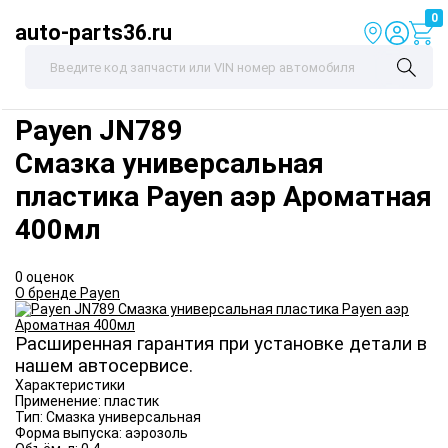
0
auto-parts36.ru
Payen
JN789
Смазка универсальная
пластика Payen аэр Ароматная
400мл
0 оценок
О бренде Payen
Расширенная гарантия при установке детали в
нашем автосервисе.
Характеристики
Применение:
пластик
Тип:
Смазка универсальная
Форма выпуска:
аэрозоль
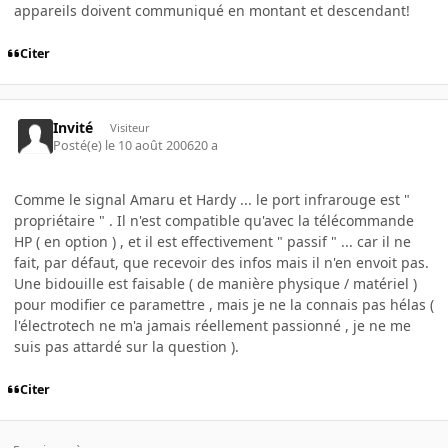
appareils doivent communiqué en montant et descendant!
Citer
Invité
Visiteur
Posté(e)
le 10 août 2006
20 a
Comme le signal Amaru et Hardy ... le port infrarouge est "
propriétaire " . Il n'est compatible qu'avec la télécommande
HP ( en option ) , et il est effectivement " passif " ... car il ne
fait, par défaut, que recevoir des infos mais il n'en envoit pas.
Une bidouille est faisable ( de manière physique / matériel )
pour modifier ce paramettre , mais je ne la connais pas hélas (
l'électrotech ne m'a jamais réellement passionné , je ne me
suis pas attardé sur la question ).
Citer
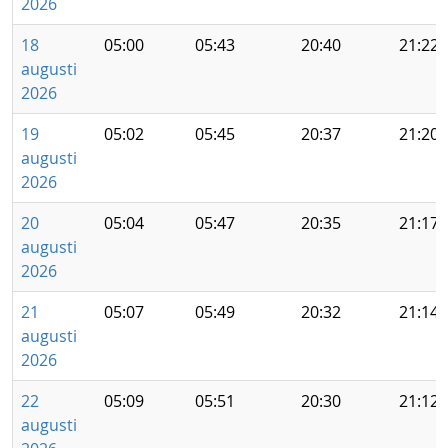
2026
18
05:00
05:43
20:40
21:22
augusti
2026
19
05:02
05:45
20:37
21:20
augusti
2026
20
05:04
05:47
20:35
21:17
augusti
2026
21
05:07
05:49
20:32
21:14
augusti
2026
22
05:09
05:51
20:30
21:12
augusti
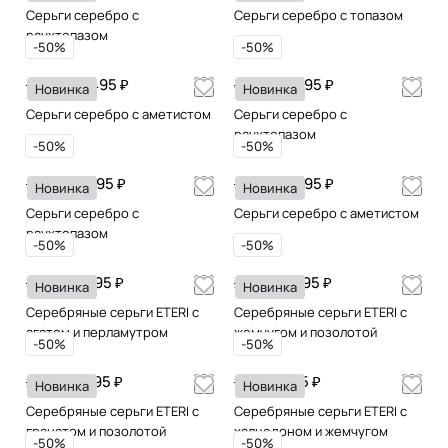
Серьги серебро с
Серьги серебро с топазом
раухтопазом
-50%
-50%
29 495 ₽
22 095 ₽
58 990
44 190
Новинка
Новинка
Серьги серебро с аметистом
Серьги серебро с
раухтопазом
-50%
-50%
25 995 ₽
25 995 ₽
51 990
51 990
Новинка
Новинка
Серьги серебро с
Серьги серебро с аметистом
раухтопазом
-50%
-50%
17 995 ₽
13 995 ₽
35 990
27 990
Новинка
Новинка
Серебряные серьги ETERI с
Серебряные серьги ETERI с
агатом и перламутром
жемчугом и позолотой
-50%
-50%
10 995 ₽
9 195 ₽
21 990
18 390
Новинка
Новинка
Серебряные серьги ETERI с
Серебряные серьги ETERI с
гранатом и позолотой
халцедоном и жемчугом
-50%
-50%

*ACTIVITY:*
Each line of the listing above that includes the word "Payen" should be copied.

*EXERCISE OUTPUT:*
Payen
пластика Payen аэр Ароматная
О бренде Payen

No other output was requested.